Der Erste Grüne Ring ist der Rest der alten mittelalterlichen Befestigungsanlagen, der, nachdem er seine militärische Bedeutung verloren hatte, wie in vielen Städten von Bebauung frei gehalten und zum Teil begrünt wurde. Dass heute ein so großer Teil mittlerweile bebaut oder mit verkehrlichen Infrastrukturen belegt ist, lässt sich nachträglich bedauern, scheint jedoch irreversibel.

Der Zweite Grüne Ring ist die "Fangleine" des Grünen Netzes: ein 100 Kilometer langer Weg durch den ausfransenden Rand der Stadt. Ein Weg, der manchmal ganz schmal als Pfad durch kleine Wildnisse führt, manchmal große Parkanlagen in breiten Wegen, wie zum Beispiel den Altonaer Volkspark, durchmisst und manchmal entlang von vielbefahrenen Magistralen in einer begleitenden grünen Fuge seine asphaltierte Spur findet.
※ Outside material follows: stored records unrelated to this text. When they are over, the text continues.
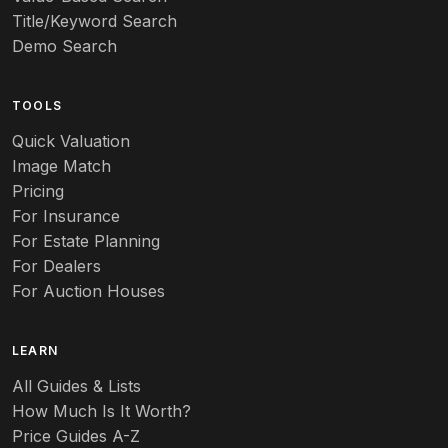
Title/Keyword Search
Art pottery
Demo Search
Arts & Crafts
TOOLS
Audubon
Quick Valuation
Aurene
Image Match
Pricing
Auto
For Insurance
For Estate Planning
Autumn Leaf
For Dealers
For Auction Houses
Azalea
B
LEARN
Baccarat
All Guides & Lists
How Much Is It Worth?
Badges
Price Guides A-Z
Auch Kleingartenanlagen werden durchquert und bieten Einblicke in die Seelen der Gärtner.

Es ist keine wirklich gewachsene Grenze der Stadt, die man beim Entlanglaufen erfährt, sondern eine gesetzte. Ein Stadtrand, der individuelle Freiräume zulässt und gleichzeitig einen tiefen Einblick in das zum Rand hin zunehmend ungeordnete System Stadt gewährt. Die Grenzlinie umfasst durchaus die Kernstadt Hamburg und könnte als grüner Weg mit Inhalten gefüllt werden. Taugt der grüne Ring als eine Wachstumsgrenze der verdichteten Stadt? Ist er eine Abenteuerroute für urbane Pioniere? Ein Erprobungsfeld für Kunst in den urbanen Zwischenzonen? Ist es eine sportliche Herausforderung für Hamburger/innen, um ein Mal die eigene Stadt mit eigener Muskelkraft umrunden zu wollen?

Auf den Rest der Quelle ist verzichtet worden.